TASK PROMPT:
Show all lines from the records below in which the string "Selamat" is present.

RECORD EXCERPTS:

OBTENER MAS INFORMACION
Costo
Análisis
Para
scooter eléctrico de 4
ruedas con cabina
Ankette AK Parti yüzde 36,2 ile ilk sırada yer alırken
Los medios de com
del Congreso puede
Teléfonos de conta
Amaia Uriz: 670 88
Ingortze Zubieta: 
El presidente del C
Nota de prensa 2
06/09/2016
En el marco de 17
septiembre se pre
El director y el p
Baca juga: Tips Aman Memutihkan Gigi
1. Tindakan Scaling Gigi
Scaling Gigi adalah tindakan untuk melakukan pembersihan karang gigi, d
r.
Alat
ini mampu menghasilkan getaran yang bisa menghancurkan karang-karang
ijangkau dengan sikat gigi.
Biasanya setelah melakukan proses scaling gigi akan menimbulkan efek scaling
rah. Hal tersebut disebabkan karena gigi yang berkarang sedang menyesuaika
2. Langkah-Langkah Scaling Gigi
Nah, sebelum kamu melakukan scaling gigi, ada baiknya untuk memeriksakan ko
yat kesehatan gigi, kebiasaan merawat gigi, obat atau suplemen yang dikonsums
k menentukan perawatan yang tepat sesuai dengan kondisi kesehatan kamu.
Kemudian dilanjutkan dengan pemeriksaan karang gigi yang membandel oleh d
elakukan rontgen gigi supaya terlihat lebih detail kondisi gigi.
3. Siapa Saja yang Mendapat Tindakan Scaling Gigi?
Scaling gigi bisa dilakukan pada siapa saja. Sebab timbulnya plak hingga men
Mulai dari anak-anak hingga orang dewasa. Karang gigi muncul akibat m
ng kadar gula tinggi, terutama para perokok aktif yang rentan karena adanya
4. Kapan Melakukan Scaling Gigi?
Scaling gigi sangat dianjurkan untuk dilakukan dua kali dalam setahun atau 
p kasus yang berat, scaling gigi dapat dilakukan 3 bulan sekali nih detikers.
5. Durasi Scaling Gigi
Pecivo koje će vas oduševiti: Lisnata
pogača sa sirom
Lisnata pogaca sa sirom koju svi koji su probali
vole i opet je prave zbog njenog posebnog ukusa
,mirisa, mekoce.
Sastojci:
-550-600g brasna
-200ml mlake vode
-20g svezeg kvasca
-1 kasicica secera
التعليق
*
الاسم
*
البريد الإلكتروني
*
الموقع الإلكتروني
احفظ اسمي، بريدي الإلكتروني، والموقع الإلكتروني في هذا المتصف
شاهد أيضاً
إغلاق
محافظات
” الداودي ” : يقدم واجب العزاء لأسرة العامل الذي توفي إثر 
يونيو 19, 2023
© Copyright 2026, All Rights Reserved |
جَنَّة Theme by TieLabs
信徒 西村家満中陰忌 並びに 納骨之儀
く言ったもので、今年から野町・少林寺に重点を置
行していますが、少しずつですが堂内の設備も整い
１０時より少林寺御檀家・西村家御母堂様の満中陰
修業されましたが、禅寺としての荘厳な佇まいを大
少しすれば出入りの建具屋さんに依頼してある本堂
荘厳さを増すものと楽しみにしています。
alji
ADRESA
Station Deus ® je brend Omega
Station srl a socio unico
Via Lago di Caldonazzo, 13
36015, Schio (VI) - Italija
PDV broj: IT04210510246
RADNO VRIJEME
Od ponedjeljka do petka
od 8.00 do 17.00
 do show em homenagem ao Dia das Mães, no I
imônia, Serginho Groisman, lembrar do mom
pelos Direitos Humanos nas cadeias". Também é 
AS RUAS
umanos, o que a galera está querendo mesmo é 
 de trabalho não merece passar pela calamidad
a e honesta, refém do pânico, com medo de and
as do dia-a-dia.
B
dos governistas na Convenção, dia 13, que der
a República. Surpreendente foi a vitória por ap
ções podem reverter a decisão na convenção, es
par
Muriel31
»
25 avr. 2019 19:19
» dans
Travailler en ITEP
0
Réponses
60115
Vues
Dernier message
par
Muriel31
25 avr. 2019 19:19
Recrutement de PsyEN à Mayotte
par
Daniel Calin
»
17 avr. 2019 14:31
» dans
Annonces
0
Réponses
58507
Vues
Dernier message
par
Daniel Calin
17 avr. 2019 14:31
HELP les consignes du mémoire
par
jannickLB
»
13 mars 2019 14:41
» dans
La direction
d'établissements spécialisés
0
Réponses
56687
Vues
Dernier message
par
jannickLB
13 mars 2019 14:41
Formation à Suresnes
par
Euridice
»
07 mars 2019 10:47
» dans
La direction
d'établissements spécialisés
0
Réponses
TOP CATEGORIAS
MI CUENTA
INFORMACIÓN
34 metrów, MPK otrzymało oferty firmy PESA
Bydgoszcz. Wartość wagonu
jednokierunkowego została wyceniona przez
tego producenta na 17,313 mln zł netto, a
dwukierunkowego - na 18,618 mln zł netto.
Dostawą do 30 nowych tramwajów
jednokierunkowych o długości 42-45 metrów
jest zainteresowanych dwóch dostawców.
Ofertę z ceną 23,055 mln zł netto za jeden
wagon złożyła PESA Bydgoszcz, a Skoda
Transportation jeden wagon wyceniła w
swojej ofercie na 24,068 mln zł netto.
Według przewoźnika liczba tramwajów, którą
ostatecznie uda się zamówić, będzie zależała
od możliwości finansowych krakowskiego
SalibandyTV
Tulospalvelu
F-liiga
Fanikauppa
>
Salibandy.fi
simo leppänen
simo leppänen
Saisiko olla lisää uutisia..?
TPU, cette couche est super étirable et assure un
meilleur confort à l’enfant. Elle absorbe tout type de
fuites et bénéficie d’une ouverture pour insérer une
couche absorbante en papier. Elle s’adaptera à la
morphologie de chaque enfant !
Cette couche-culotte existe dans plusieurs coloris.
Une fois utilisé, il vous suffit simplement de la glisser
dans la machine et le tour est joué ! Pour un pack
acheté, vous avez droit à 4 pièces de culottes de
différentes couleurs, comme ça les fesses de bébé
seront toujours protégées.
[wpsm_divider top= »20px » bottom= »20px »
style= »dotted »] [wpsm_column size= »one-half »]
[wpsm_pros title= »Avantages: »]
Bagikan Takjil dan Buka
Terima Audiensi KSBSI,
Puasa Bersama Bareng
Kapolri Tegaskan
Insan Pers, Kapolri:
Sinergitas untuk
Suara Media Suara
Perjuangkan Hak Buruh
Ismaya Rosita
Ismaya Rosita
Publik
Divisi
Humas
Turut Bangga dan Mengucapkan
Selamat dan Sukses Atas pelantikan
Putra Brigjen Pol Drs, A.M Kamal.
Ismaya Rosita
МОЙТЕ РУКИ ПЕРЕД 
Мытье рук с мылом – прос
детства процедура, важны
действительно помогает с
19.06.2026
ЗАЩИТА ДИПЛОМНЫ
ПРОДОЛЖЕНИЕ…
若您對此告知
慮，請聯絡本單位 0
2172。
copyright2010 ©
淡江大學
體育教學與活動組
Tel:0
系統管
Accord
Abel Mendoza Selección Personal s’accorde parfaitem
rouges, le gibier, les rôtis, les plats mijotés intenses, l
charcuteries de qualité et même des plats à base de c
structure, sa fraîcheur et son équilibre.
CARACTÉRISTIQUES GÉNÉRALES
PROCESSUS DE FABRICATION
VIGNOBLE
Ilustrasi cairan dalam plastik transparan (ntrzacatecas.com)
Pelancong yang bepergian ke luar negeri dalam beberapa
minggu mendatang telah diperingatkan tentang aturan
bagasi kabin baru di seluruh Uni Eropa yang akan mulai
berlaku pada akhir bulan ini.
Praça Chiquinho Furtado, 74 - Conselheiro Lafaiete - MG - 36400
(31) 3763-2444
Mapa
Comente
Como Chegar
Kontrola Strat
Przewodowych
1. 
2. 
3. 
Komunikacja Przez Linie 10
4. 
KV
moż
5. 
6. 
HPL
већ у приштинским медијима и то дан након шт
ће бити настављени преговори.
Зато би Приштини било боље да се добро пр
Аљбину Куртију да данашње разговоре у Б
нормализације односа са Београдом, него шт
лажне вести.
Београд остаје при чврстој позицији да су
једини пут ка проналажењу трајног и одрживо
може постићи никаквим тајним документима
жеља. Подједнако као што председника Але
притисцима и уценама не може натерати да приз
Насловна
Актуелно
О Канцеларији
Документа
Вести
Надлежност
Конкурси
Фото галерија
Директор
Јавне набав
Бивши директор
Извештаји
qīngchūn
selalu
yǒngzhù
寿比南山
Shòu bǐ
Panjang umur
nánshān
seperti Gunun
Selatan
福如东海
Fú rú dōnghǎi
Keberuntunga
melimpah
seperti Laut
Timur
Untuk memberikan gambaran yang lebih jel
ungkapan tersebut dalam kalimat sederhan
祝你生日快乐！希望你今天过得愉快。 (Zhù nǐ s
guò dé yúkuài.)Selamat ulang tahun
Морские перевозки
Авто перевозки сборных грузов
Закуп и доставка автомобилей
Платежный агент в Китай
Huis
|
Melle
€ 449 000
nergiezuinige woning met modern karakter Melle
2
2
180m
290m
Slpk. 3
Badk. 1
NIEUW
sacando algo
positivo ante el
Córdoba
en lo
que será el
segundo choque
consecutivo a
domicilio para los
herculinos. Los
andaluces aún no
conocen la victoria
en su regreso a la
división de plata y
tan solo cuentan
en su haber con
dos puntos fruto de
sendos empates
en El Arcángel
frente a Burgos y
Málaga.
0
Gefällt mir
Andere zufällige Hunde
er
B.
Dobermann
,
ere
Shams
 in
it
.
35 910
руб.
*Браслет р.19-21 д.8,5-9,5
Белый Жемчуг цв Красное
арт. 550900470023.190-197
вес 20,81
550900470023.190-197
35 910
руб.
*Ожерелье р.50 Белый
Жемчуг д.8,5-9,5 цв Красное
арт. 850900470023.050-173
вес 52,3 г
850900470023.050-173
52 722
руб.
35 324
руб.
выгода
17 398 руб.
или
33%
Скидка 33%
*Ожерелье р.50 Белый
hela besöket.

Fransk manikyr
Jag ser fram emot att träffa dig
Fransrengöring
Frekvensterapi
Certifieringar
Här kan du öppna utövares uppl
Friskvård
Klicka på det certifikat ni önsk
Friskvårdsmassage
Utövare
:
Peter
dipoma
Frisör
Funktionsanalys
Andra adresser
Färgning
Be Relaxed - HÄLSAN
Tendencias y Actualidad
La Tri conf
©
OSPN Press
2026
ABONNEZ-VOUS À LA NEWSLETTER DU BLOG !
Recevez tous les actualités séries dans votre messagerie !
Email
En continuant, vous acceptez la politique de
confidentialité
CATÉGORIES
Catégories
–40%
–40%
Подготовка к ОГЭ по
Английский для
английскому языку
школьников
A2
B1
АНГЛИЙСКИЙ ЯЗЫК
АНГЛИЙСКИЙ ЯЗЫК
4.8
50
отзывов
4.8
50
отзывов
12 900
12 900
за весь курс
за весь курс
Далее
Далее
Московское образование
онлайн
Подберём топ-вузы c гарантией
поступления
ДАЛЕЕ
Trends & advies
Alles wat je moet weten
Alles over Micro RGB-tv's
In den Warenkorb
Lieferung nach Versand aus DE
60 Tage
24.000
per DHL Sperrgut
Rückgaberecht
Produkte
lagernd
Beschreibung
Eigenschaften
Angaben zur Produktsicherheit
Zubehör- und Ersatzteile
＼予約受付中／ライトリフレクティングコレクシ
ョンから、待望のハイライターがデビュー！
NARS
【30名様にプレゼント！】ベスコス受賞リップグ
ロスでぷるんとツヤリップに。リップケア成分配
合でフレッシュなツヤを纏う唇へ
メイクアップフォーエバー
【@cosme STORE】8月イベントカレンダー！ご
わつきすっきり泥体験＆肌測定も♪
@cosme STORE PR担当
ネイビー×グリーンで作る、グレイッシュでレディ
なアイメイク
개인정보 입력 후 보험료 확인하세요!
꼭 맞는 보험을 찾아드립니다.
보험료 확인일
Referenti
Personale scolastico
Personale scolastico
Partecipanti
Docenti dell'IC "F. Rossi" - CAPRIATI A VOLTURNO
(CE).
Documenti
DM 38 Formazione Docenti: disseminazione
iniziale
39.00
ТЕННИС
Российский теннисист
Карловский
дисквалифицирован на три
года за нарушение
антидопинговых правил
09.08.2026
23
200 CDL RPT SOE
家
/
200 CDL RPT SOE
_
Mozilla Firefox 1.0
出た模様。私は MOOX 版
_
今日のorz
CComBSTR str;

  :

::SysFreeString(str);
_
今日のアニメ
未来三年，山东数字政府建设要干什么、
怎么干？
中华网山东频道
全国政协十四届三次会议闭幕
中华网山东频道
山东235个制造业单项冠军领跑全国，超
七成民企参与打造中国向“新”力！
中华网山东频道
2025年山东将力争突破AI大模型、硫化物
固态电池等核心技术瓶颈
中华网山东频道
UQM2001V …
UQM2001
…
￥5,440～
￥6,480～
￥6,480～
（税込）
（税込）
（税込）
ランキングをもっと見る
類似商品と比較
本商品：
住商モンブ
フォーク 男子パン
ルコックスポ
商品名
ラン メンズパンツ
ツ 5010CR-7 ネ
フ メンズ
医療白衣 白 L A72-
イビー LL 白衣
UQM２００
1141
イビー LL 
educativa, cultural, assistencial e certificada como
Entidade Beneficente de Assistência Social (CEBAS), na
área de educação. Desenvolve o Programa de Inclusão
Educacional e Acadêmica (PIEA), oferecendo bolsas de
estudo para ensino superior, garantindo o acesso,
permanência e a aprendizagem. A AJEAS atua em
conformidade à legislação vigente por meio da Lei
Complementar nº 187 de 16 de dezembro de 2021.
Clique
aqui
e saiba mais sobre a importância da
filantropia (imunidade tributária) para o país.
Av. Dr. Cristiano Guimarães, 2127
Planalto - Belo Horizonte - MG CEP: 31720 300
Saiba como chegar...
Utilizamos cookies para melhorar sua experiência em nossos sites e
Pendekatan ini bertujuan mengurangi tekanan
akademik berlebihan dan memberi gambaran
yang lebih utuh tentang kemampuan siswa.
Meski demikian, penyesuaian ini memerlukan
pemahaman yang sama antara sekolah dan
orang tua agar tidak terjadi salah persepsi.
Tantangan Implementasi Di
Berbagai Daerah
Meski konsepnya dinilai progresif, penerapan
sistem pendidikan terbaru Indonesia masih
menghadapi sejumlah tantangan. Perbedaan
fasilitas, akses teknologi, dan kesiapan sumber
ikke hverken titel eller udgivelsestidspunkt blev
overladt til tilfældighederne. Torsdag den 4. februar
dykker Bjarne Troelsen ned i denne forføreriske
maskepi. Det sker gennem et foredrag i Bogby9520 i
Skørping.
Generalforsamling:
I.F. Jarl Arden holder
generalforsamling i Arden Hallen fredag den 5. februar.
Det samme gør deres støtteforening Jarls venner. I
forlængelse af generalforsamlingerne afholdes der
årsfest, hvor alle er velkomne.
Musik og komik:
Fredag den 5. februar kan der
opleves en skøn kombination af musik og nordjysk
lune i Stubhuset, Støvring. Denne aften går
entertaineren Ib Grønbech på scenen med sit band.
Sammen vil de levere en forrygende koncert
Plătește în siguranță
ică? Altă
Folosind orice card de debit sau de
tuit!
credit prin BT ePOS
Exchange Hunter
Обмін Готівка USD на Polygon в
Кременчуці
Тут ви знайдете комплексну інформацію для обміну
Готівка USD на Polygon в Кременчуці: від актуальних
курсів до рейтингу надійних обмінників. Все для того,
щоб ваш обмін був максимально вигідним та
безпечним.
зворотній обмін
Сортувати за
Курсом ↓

RESULT:
Selamat dan Sukses Atas pelantikan
guò dé yúkuài.)Selamat ulang tahun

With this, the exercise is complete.